Continuous-wave electron paramagnetic resonance spectra are measured at a concentration of 150 μM. A quartz round capillary tube of 0.60 mm inner diameter and 0.84 mm outer diameter is loaded with 3.5 μL of solution and sealed at one end with beeswax and at the other with Critoseal. The dispersive electron paramagnetic resonance (EPR) spectrum is obtained with a fixed frequency (9.8 GHz) at 25 dB, while the magnetic field is swept with a modulation frequency of 140.0 kHz and a modulation amplitude of 0.70 G.
Methods for processing the data:
Time-domain DEER signals were background corrected using the LongDistances software (https://sites.google.com/site/altenbach/labview-programs/epr-programs/long-distances). Distance distributions were extracted from time-domain DEER signals using “model-free” Tikhonov regularization, as implemented by the LongDistances software.

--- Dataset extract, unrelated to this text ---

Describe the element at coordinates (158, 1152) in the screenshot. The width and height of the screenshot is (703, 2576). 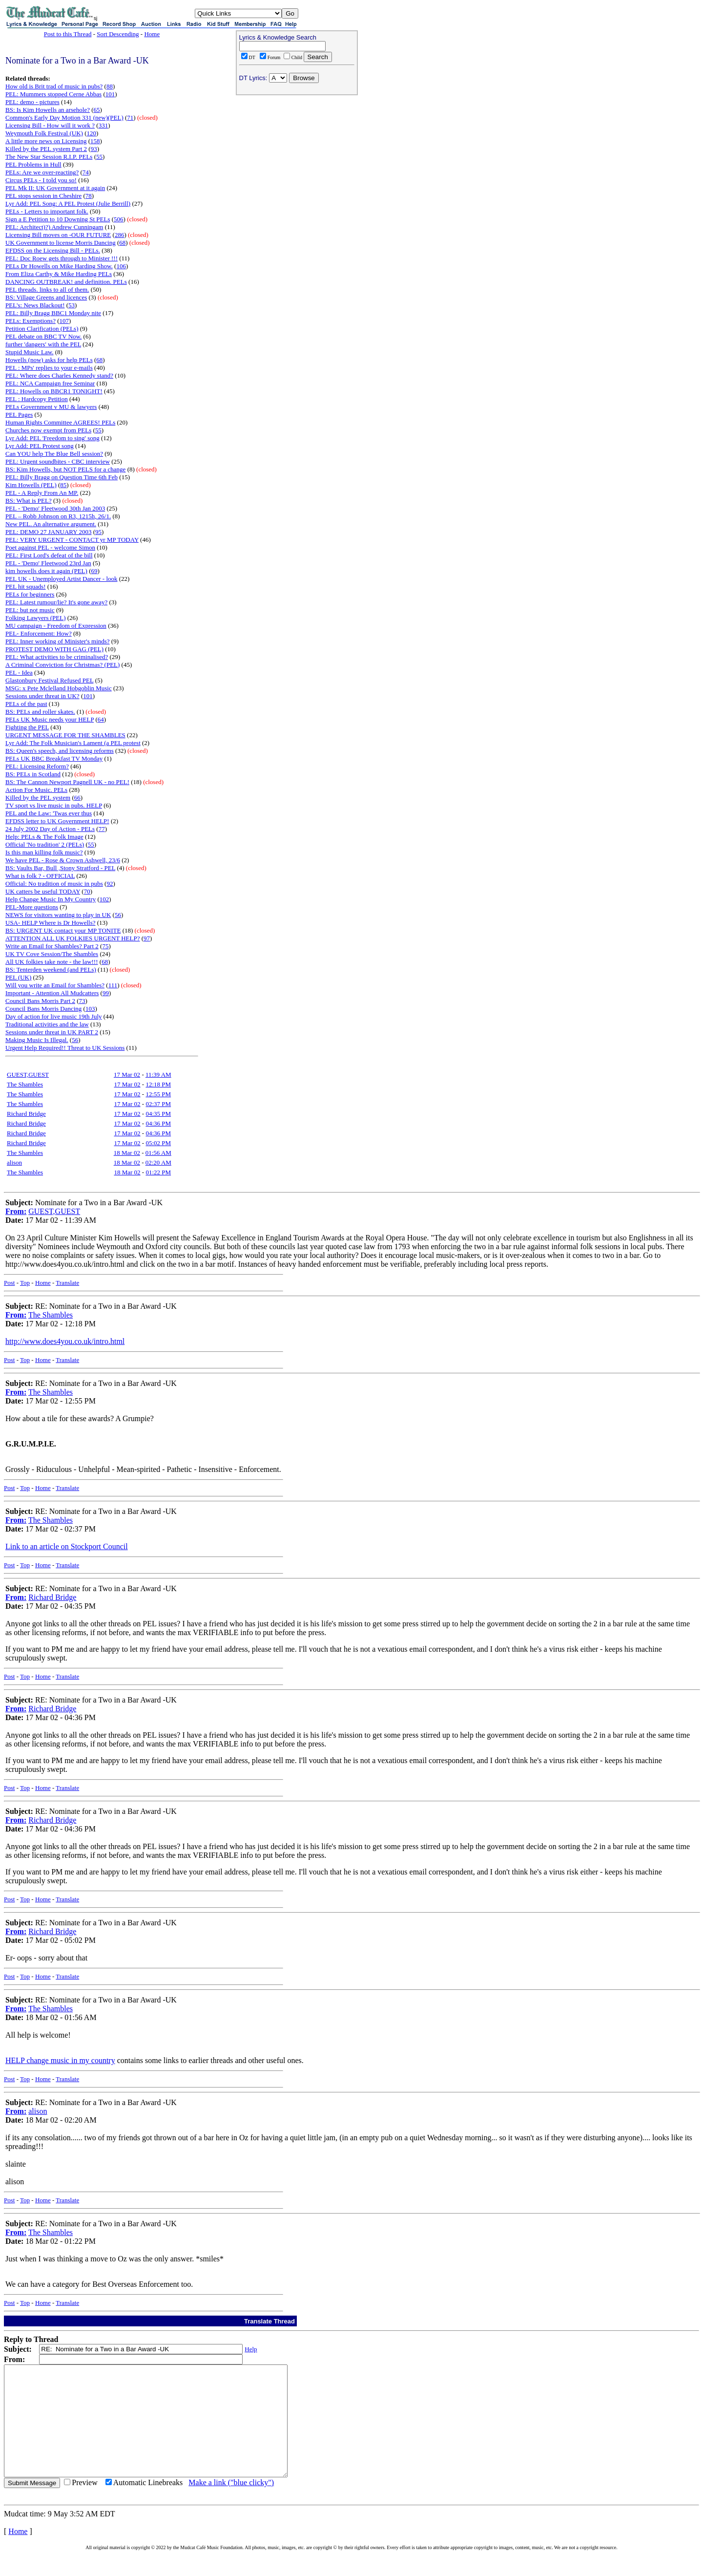 I see `01:56 AM` at that location.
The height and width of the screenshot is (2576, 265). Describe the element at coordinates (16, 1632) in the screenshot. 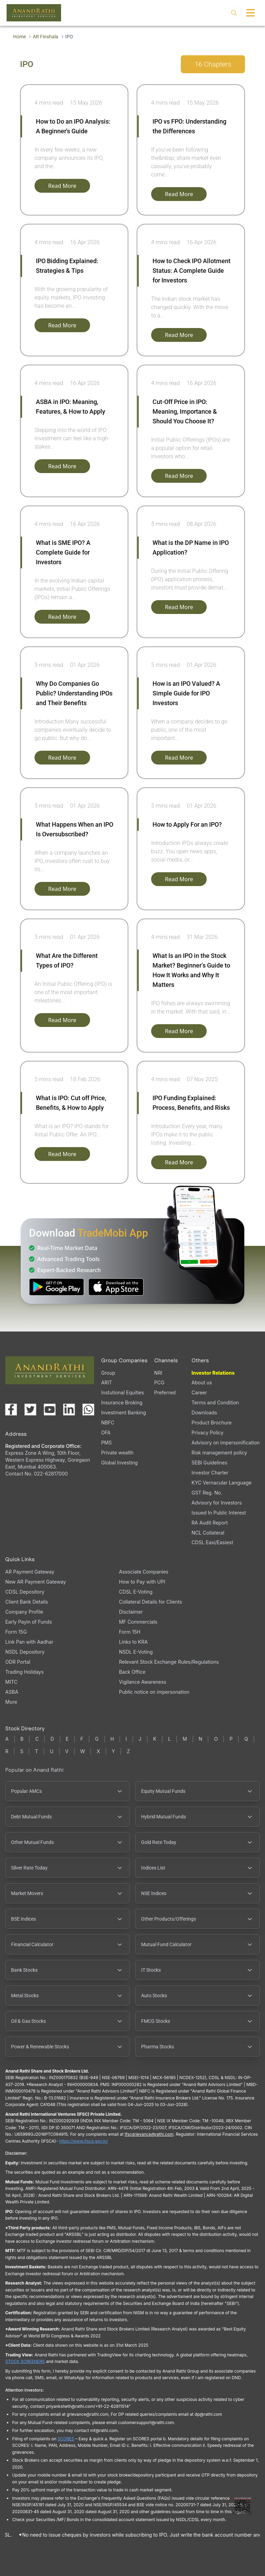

Instrument- or software-specific information needed to interpret the data: N/A
Standards and calibration information, if appropriate: N/A
Environmental/experimental conditions: N/A
Describe any quality-assurance procedures performed on the data: N/A
People involved with sample collection, processing, analysis and/or submission: Audra DeStefano, Shawn Mengel, Sally Jiao
Methods
Please refer to the methods section of the published main text for details on dataset collection and processing.